Loads for Trailer Design 4

[DHKpeWI]

A client wants us to design a trailer to pull a generator, fuel tank, and enclosure. Are any references for trailer design? Specific questions: what percent increase of load should be used to account for impact loads? What about the impact of a sudden stop on the frame?

Any help would be greatly appreicated.

 

[tigermoth]

DHKpeWI - For these static loads, I assume you would let the stresses go up to the allowables stated in general structural design codes eg roughly 2/3 yield for bending (tension side). Do I understand you to say that the max static download on the chassis would be 2.7g? Seems high - we generally use 1.75 - 2.0g for trailers on air suspension. (Although manufacturers of hi-tensile truck chassis often specify a SF of 4.5 - 5.0 on yield for the vertical static case, this presumably really covers a multitude of other loadings including torsion etc). For welded high-tensile steel chassis, fatigue will dominate anyway. Would be interested in seeing that paper.

 

[DHKpeWI]

tigermoth:

Attached is the paper.

 

[dhengr]

DHKpeWI:

That looks like a very good paper, well worth your studying. I have just quickly perused it, at this point, but it seems to include the important points in the design and manufacture process. It generally conforms to the approach I have taken to these kinds of problems. In figs. 23 & 25 they certainly found the areas that I would look at first, as potentially being problem areas. Again, you must have your strength of materials, theory of elasticity, structural design and analysis, welding design, fatigue and the like, well-in-hand; and AISC and the like are good guides to general steel design, but you should look for industry standards, etc. for design criteria. If WI indicates a mid western state, I’d look a little harder for US trailer manufacturer industry standards.

It sounds like tigermoth might actually be in the over-the-road trailer design and manufacturing industry, and I would certainly defer to his knowledge and experience if that be the case. I would agree with him that 2.7g on the total load sounds high. My experience has been in the 1.7 to 2 range and I call those load factors (forget the g) and would as likely as not design to yield. But then, take great care in my detailing and welding as they relate to fatigue. Once tigermoth has seen the paper I would be interested in his interpretation of how they arrived at the load cases in this paper, particularly load cases M1 & M5, pgs. 31 & 32. After the advice I’ve given above, maybe I should dig out my own structural dynamics and vibrations books.

I’m still not sure if you are designing a trailer from scratch, or making your equipment fit on an existing trailer.

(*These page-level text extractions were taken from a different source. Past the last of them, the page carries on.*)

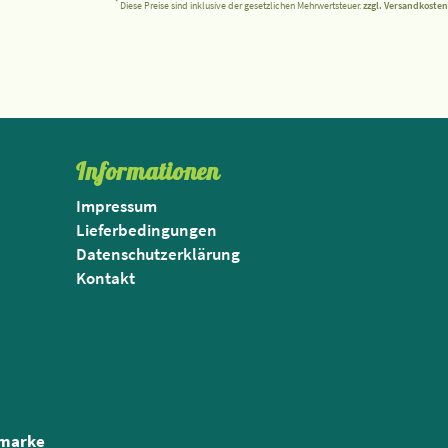
*
Diese Preise sind inklusive der gesetzlichen Mehrwertsteuer.
zzgl. Versandkosten
Informationen
Impressum
Lieferbedingungen
Datenschutzerklärung
Kontakt
nmarke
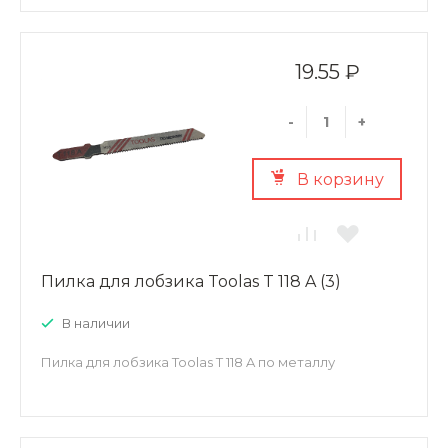
19.55 ₽
-
+
В корзину
Пилка для лобзика Toolas T 118 A (3)
В наличии
Пилка для лобзика Toolas T 118 A по металлу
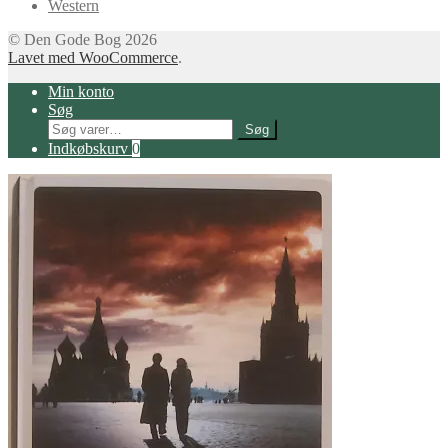
Western
© Den Gode Bog 2026
Lavet med WooCommerce
.
Min konto
Søg
Søg
Søg
efter:
Indkøbskurv
0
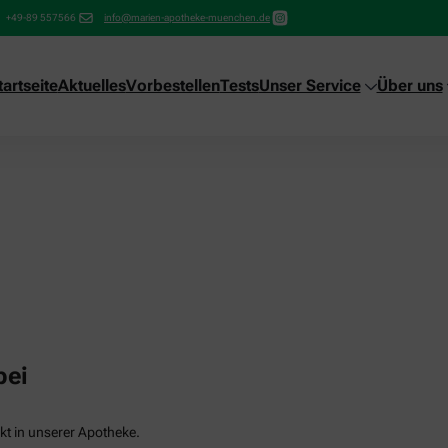
+49-89 557566
info@marien-apotheke-muenchen.de
tartseite
Aktuelles
Vorbestellen
Tests
Unser Service
Über uns
bei
kt in unserer Apotheke.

Is this a dedicated trailer for your client’s long term needs? 10ga. and 1/4" sounds a bit light to me, it may not be over stressed on day one, but will it rust for ten years and still carry the load. If this is a dedicated trailer for company use, job to job, it may see fewer potholes and miles per year than an over-the-road trailer. This might alter your fatigue and load factor thinking a bit, and light weight (vs. payload) may not be as important as durability on the constructions site. I’m not at all sure that hitch load should ever be zero and you must look to the hitch design and hauling truck used for max. hitch load.

 

[tigermoth]

Very interesting paper. A vertical static load factor of 2.7 does seem high. Not clear from the paper what their "allowable" stresses are - looks like 300-350MPa for steel which has 645 MPa yield - ie allowable = 0.55 x yield, giving a total safety factor on yield of 4.9 for this load case? Always some ambiguity about what to do with high localised static stresses which show up in FEA - probably safe to let these go up to yield, depending on mesh refinement level.
The 2.7g may have originated from Dangerous Goods tankwagon codes, which tend to specify high load factors.
The Queensland (Australia) guidelines for trailer chassis design specify a total safety factor of 3.0 on yield. I wouldn't go below this. But remember that fatigue and deflection may be more important than the static vertical case.